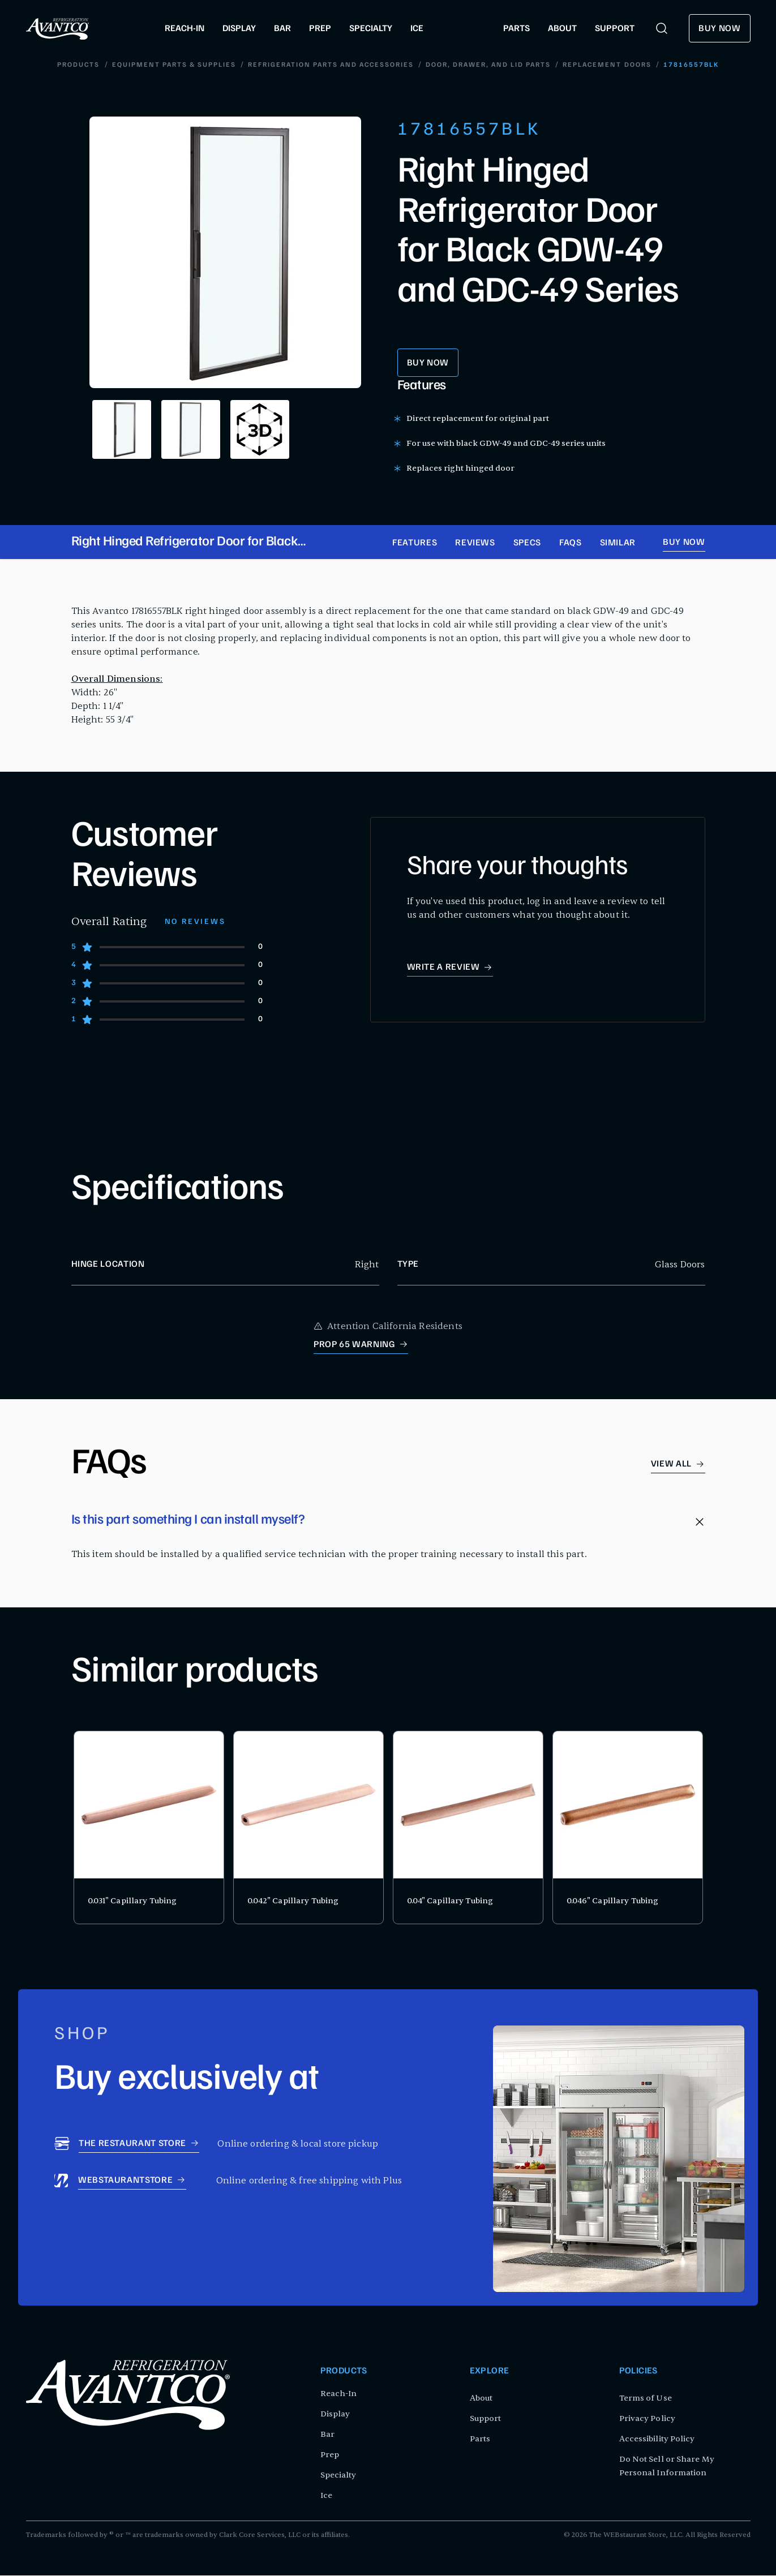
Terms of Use (645, 2398)
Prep (329, 2455)
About (481, 2398)
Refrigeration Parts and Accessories (331, 65)
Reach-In (338, 2394)
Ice (326, 2496)
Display (335, 2414)
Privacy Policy (647, 2419)
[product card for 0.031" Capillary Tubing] (149, 1828)
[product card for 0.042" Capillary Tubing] (308, 1828)
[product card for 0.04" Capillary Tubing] (468, 1828)
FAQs (570, 543)
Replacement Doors (607, 65)
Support (485, 2419)
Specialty (338, 2475)
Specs (527, 543)
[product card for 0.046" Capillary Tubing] (627, 1828)
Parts (480, 2439)
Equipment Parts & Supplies (174, 65)
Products (79, 65)
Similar (618, 543)
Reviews (475, 543)
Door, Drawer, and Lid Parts (488, 65)
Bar (327, 2435)
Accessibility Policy (657, 2439)
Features (414, 543)
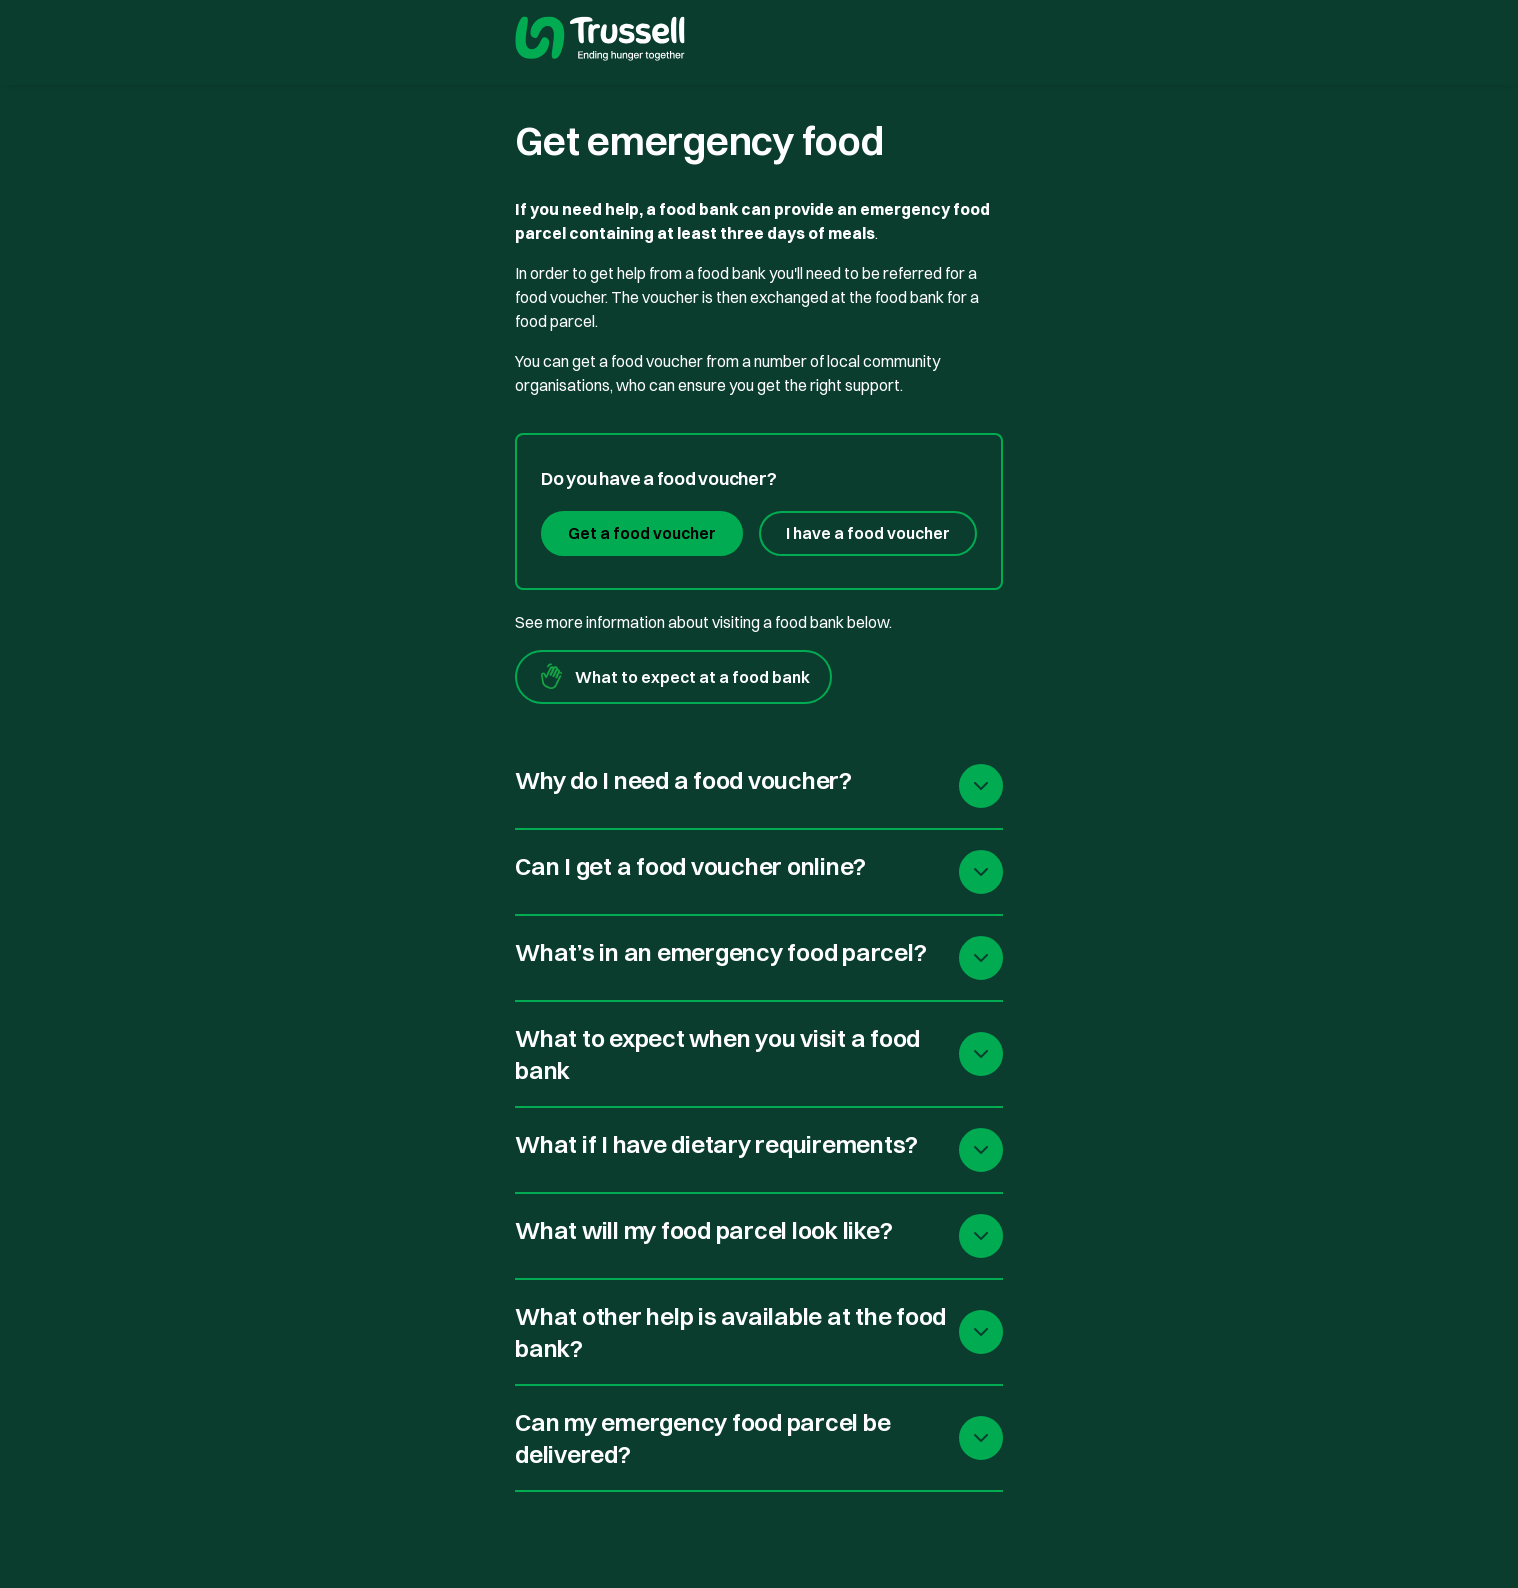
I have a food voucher (868, 533)
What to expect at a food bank (673, 677)
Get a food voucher (642, 533)
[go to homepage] (600, 41)
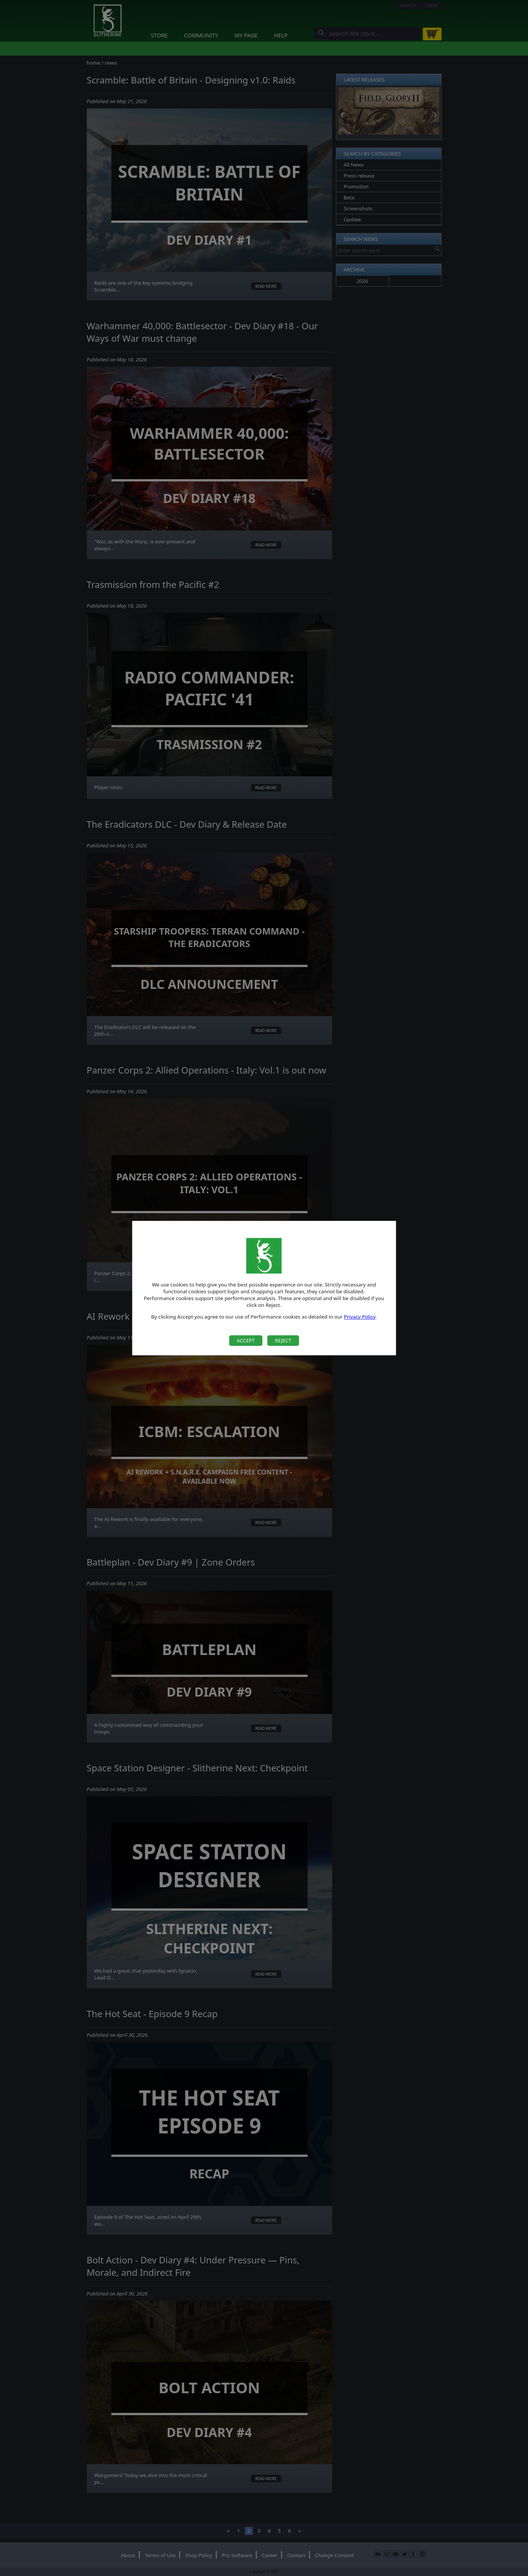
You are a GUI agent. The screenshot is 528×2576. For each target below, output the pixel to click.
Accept (246, 1340)
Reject (283, 1340)
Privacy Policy (360, 1316)
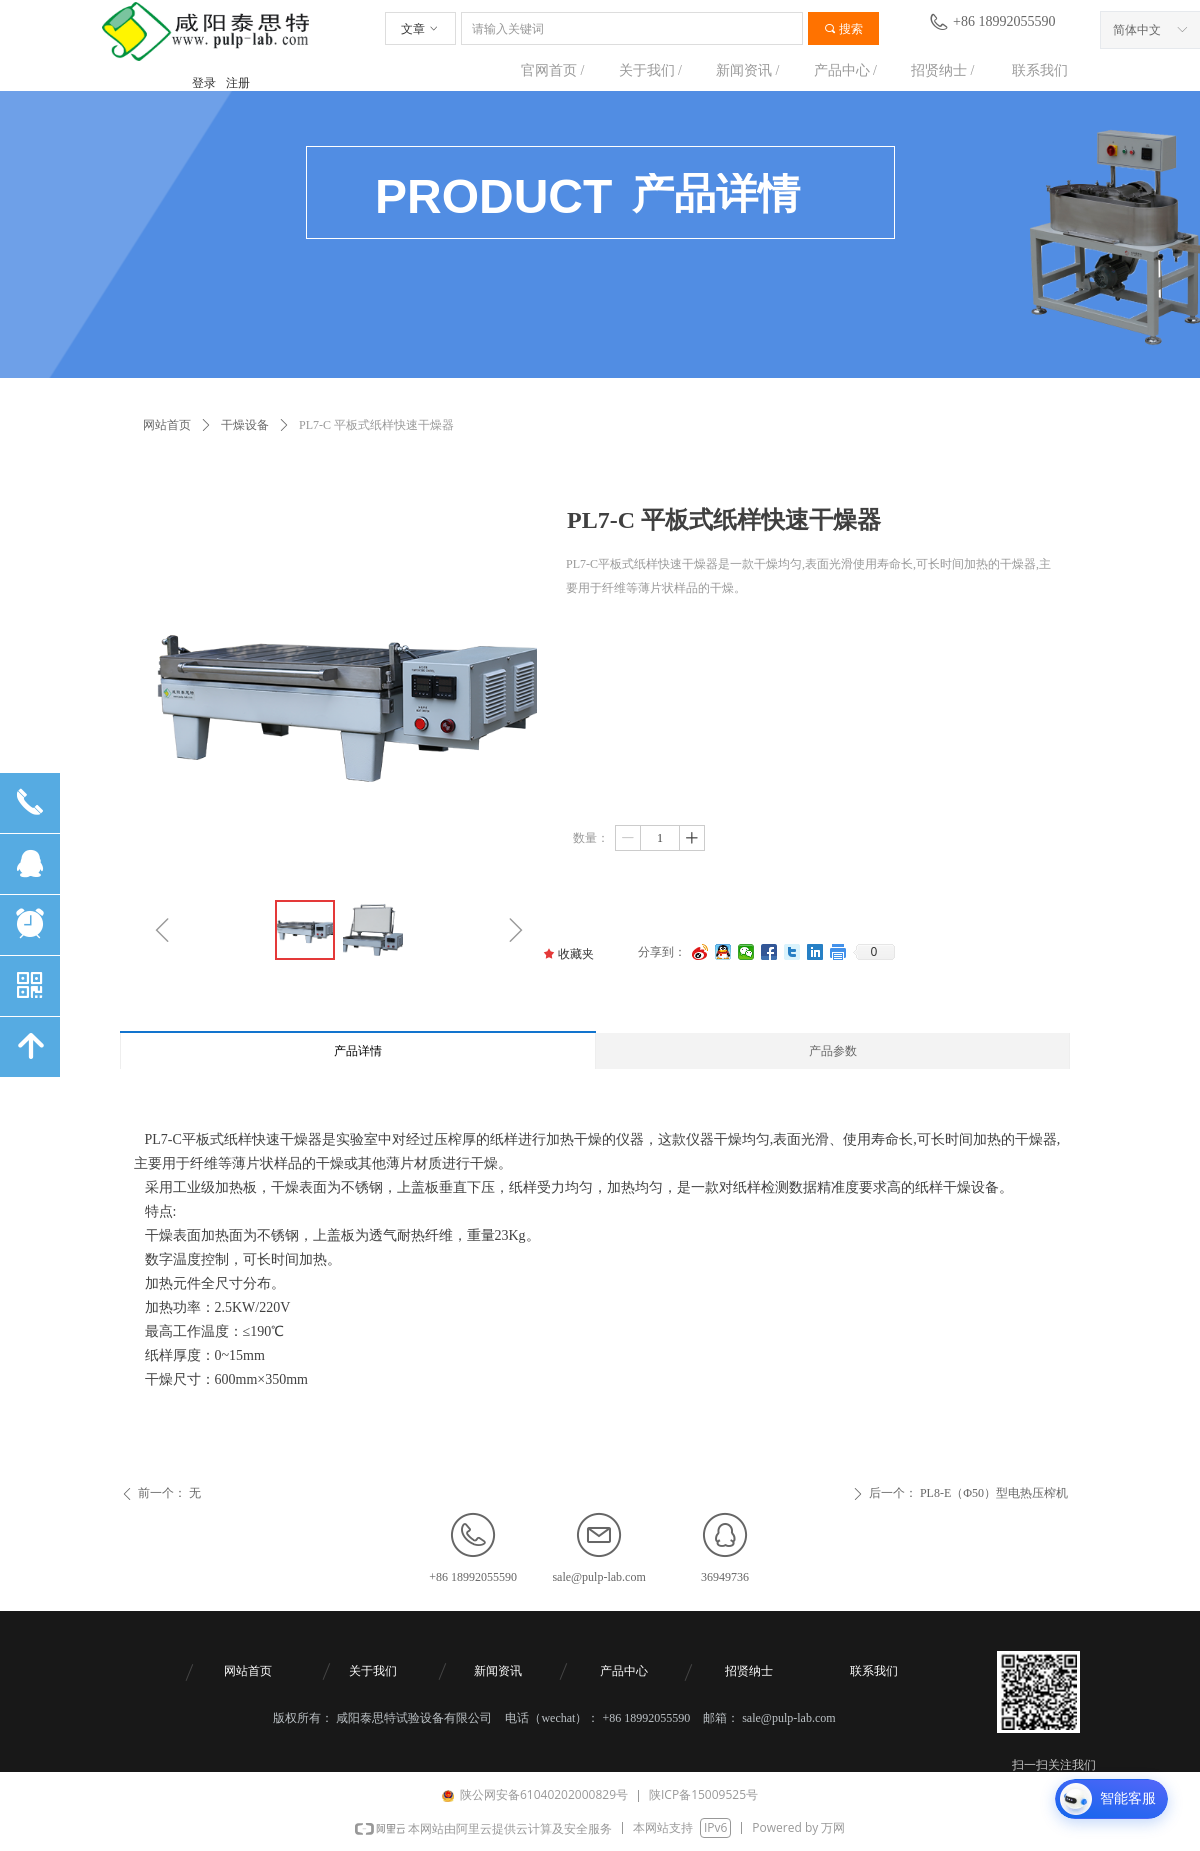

+++

* TASK OBJECTIVE: Each line from the one that contains "[go to homepage] (600, 41)" through the end of the records should be restated exactly; include both end lines and leave any pictures out.

* SOLUTION FOR THIS TASK:
[go to homepage] (600, 41)
You are a GUI agent. The screenshot is 528×2576. For each target below, output the pixel to click.
Accept (246, 1340)
Reject (283, 1340)
Privacy Policy (360, 1316)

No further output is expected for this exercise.